Renault Scenic Conquest (2007-2009) review
The family-friendly Renault is more of a spec choice than a standalone mud-plugger.
Driving The Renault has excellent road manners. While the chassis and suspension have been modified to improve comfort over rough terrain, ride quality on tarmac also benefits; the car is even smoother than the standard model. This means it’s an incredibly effortless and relaxed cruiser. However, body roll isn’t that well contained, and while the Scenic turns in neatly, it doesn’t feel as poised as it could. The electric power steering isn’t great, either – it seems over-assisted and lacks feedback. There are no gripes with the 1.9 dCi engine though. It’s punchy and responsive, and never feels strained, even under load. Do note that it’s not a true off-roader, though: the drivetrain lacks four-wheel-drive.
Marketplace Renault bosses claim the Conquest ‘crossover MPV’ is equally at home tackling high kerbs and potholes as it is muddy country tracks. The differences over the standard Scenic people carrier aren’t immediately obvious though; normally colour-coded bumpers are now black, leaving it look dated, and the 20mm increase in ride height is modest. However, the cladded wheelarches, roof rails and skid plates do help it stand out. The model range is limited to one trim and two engines, a 2.0-litre petrol or the 1.9-litre dCi diesel. Equipment levels are reasonable, with the Renault including climate control, cruise control and six airbags. Its chief rival is SEAT’s similarly conceived Altea Freetrack 4, though the Nissan Qashqai is also a key competitor.
Owning The Conquest is very roomy inside and offers a mammoth maximum boot capacity of 1,840 litres. The three rear chairs fold and tumble individually, or can be taken out completely. Rear passenger space isn’t quite as generous though, but neat touches make up for it – side window blinds and tray tables, underfloor cubby holes and a central stowage unit.

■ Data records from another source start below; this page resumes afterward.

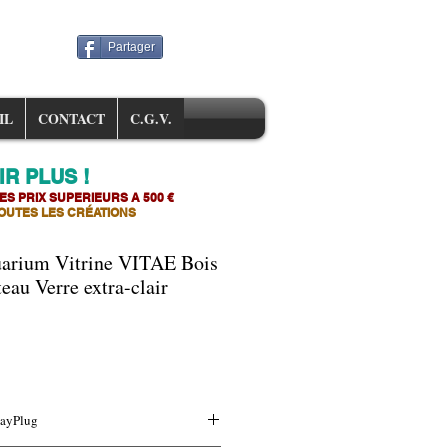
Partager
IL
CONTACT
C.G.V.
R PLUS !
ES PRIX SUPERIEURS A 500 €
OUTES LES CR
É
ATIONS
uarium Vitrine VITAE Bois
eau Verre extra-clair
x
motionnel
PayPlug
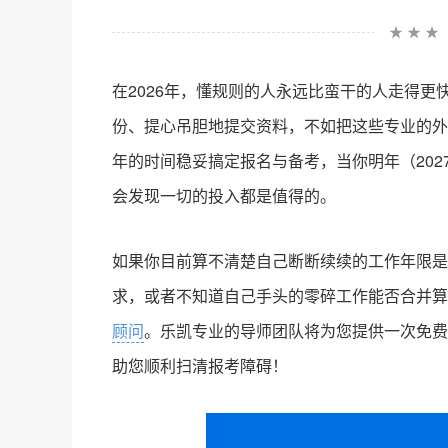
★ ★ ★
在2026年，懂规则的人永远比蛮干的人走得
份、提心吊胆地提交资料，不如把这些专业的外
年的时间稳妥搞定报名与备考，当你明年（20
会发现一切的投入都是值得的。
如果你目前算不清楚自己断断续续的工作年限是否达
求，或者不知道自己手头的零碎工作能否合并
顾问
。乐凯专业的导师团队将为您提供一次免费
助您顺利扫清报考障碍！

The driving environment has an airy feel and the dash is stylish – enhanced by contour lines on the centre console, complementing orange stitching for the steering wheel and seats. It’s frugal – we returned over 40mpg when we tested the diesel – and should prove cheap to service. However, resale estimates are gloomy: our experts predict the Conquest will retain less than 30 per cent of its list price.